| HN Mirror

Y	Hacker News new \| ask \| show \| jobs

by Dylan16807 1104 days ago

Sometimes you have some very very high-use variables, with multiple threads each having one and writing to it often. If multiple of those variables are located on the same cache line, control of it will bounce wildly between cores and this can completely trash your performance. The fix there is absolutely trivial: add padding.

Sometimes you're iterating through a huge number of objects, and only using a couple fields out of each object. If you rearrange the data so each field is stored in a different arena, you can cut the number of memory accesses by a huge amount, and let prefetching work a lot better.
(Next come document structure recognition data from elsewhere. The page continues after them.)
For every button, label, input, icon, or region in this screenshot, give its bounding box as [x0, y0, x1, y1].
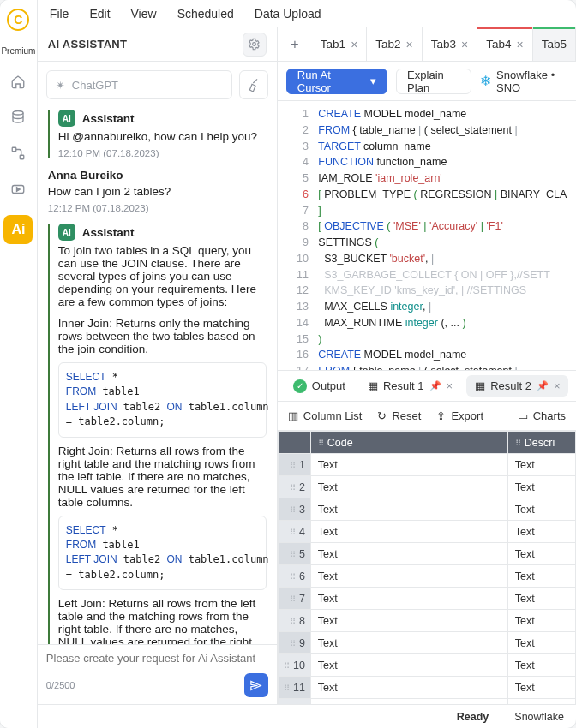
label: Export — [451, 409, 483, 422]
media-icon[interactable] — [8, 179, 28, 200]
cell-code[interactable]: Text — [310, 588, 507, 610]
premium-label: Premium — [1, 46, 35, 56]
editor-tab-1[interactable]: Tab1× — [312, 27, 367, 61]
ai-provider-selector[interactable]: ✴︎ ChatGPT — [46, 70, 232, 99]
assistant-msg-1-time: 12:10 PM (07.18.2023) — [58, 148, 267, 158]
assistant-badge-icon: Ai — [58, 110, 75, 127]
pin-icon[interactable]: 📌 — [537, 380, 549, 391]
cell-code[interactable]: Text — [310, 610, 507, 632]
cell-code[interactable]: Text — [310, 476, 507, 498]
cell-description[interactable]: Text — [507, 498, 575, 521]
ai-assistant-icon[interactable]: Ai — [3, 215, 33, 244]
close-icon[interactable]: × — [554, 379, 561, 392]
cell-code[interactable]: Text — [310, 521, 507, 543]
cell-description[interactable]: Text — [507, 632, 575, 654]
clear-chat-button[interactable] — [239, 70, 268, 99]
reset-icon: ↻ — [377, 409, 387, 422]
close-icon[interactable]: × — [447, 379, 453, 392]
run-label: Run At Cursor — [297, 69, 354, 94]
reset-button[interactable]: ↻Reset — [377, 409, 421, 422]
assistant-name: Assistant — [82, 226, 135, 239]
cell-description[interactable]: Text — [507, 543, 575, 565]
explain-plan-button[interactable]: Explain Plan — [396, 69, 471, 94]
editor-tab-5[interactable]: Tab5 — [533, 27, 576, 61]
cell-code[interactable]: Text — [310, 565, 507, 588]
cell-description[interactable]: Text — [507, 677, 575, 699]
svg-point-4 — [253, 43, 256, 46]
cell-code[interactable]: Text — [310, 632, 507, 654]
cell-description[interactable]: Text — [507, 565, 575, 588]
editor-tab-3[interactable]: Tab3× — [423, 27, 477, 61]
chevron-down-icon[interactable]: ▾ — [363, 75, 376, 87]
menu-edit[interactable]: Edit — [89, 7, 110, 21]
assistant-badge-icon: Ai — [58, 224, 75, 241]
results-grid[interactable]: ⠿Code ⠿Descri ⠿1 Text Text⠿2 Text Text⠿3… — [278, 431, 576, 704]
schema-icon[interactable] — [8, 143, 28, 164]
svg-point-0 — [13, 111, 23, 116]
assistant-name: Assistant — [82, 112, 135, 125]
database-icon[interactable] — [8, 107, 28, 128]
export-button[interactable]: ⇪Export — [436, 409, 483, 422]
menu-scheduled[interactable]: Scheduled — [177, 7, 234, 21]
result-1-tab[interactable]: ▦Result 1📌× — [359, 375, 461, 397]
cell-description[interactable]: Text — [507, 476, 575, 498]
grip-icon: ⠿ — [515, 439, 525, 448]
compose-input[interactable] — [46, 652, 268, 665]
status-db: Snowflake — [514, 711, 564, 723]
row-number: ⠿1 — [278, 454, 310, 476]
cell-description[interactable]: Text — [507, 454, 575, 476]
close-icon[interactable]: × — [461, 38, 468, 51]
charts-icon: ▭ — [518, 409, 528, 422]
close-icon[interactable]: × — [351, 38, 357, 51]
editor-tab-2[interactable]: Tab2× — [367, 27, 422, 61]
user-msg-1-time: 12:12 PM (07.18.2023) — [48, 203, 267, 213]
sql-editor[interactable]: 1 2 3 4 5 6 7 8 9 10 11 12 13 14 15 16 1… — [278, 101, 576, 370]
new-tab-button[interactable]: + — [278, 27, 312, 61]
row-number: ⠿9 — [278, 632, 310, 654]
output-tab[interactable]: ✓Output — [285, 375, 354, 397]
menu-file[interactable]: File — [50, 7, 69, 21]
col-header-code[interactable]: ⠿Code — [310, 432, 507, 454]
snowflake-icon: ❄ — [480, 73, 491, 89]
cell-description[interactable]: Text — [507, 654, 575, 677]
ai-settings-button[interactable] — [243, 33, 267, 57]
cell-code[interactable]: Text — [310, 454, 507, 476]
result-2-tab[interactable]: ▦Result 2📌× — [466, 375, 568, 397]
export-icon: ⇪ — [436, 409, 446, 422]
charts-button[interactable]: ▭Charts — [518, 409, 566, 422]
cell-code[interactable]: Text — [310, 677, 507, 699]
home-icon[interactable] — [8, 71, 28, 92]
menu-view[interactable]: View — [131, 7, 157, 21]
column-list-button[interactable]: ▥Column List — [288, 409, 363, 422]
cell-description[interactable]: Text — [507, 588, 575, 610]
tab-label: Tab4 — [486, 38, 511, 51]
label: Charts — [533, 409, 566, 422]
close-icon[interactable]: × — [517, 38, 524, 51]
send-button[interactable] — [244, 673, 268, 697]
pin-icon[interactable]: 📌 — [429, 380, 441, 391]
tab-label: Tab1 — [321, 38, 345, 51]
user-msg-1: How can I join 2 tables? — [48, 185, 267, 198]
close-icon[interactable]: × — [406, 38, 413, 51]
columns-icon: ▥ — [288, 409, 298, 422]
row-number: ⠿6 — [278, 565, 310, 588]
col-label: Descri — [525, 437, 555, 449]
row-number: ⠿11 — [278, 677, 310, 699]
label: Column List — [303, 409, 363, 422]
tab-label: Result 2 — [490, 379, 531, 392]
col-header-description[interactable]: ⠿Descri — [507, 432, 575, 454]
connection-label: Snowflake • SNO — [496, 69, 567, 94]
row-number: ⠿8 — [278, 610, 310, 632]
cell-description[interactable]: Text — [507, 610, 575, 632]
connection-selector[interactable]: ❄Snowflake • SNO — [480, 69, 567, 94]
cell-code[interactable]: Text — [310, 498, 507, 521]
cell-code[interactable]: Text — [310, 654, 507, 677]
run-at-cursor-button[interactable]: Run At Cursor▾ — [286, 69, 387, 94]
menu-data-upload[interactable]: Data Upload — [255, 7, 321, 21]
editor-tab-4[interactable]: Tab4× — [477, 27, 532, 61]
cell-code[interactable]: Text — [310, 543, 507, 565]
user-name: Anna Bureiko — [48, 169, 123, 182]
cell-description[interactable]: Text — [507, 521, 575, 543]
app-logo[interactable]: C — [7, 9, 29, 31]
tab-label: Result 1 — [383, 379, 424, 392]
That's usually not as trivial but it's simple work.

Another often-trivial one is avoiding linked lists whenever feasible.

2 comments

garfieldandthe 1103 days ago

> Sometimes you have some very very high-use variables, with multiple threads each having one and writing to it often.

And how often do you actually write such code? Most people: Between rarely and never. You write single threaded code or use synchronization primitives. Sure if you are writing a library squeezing performance out of some parallel processing problem then this is relevant, but that's a niche scenario.

> The fix there is absolutely trivial: add padding.

Most common case is that this just wastes memory. Don't micro-optimizr before you know that this is actually a problem.

> Another often-trivial one is avoiding linked lists whenever feasible.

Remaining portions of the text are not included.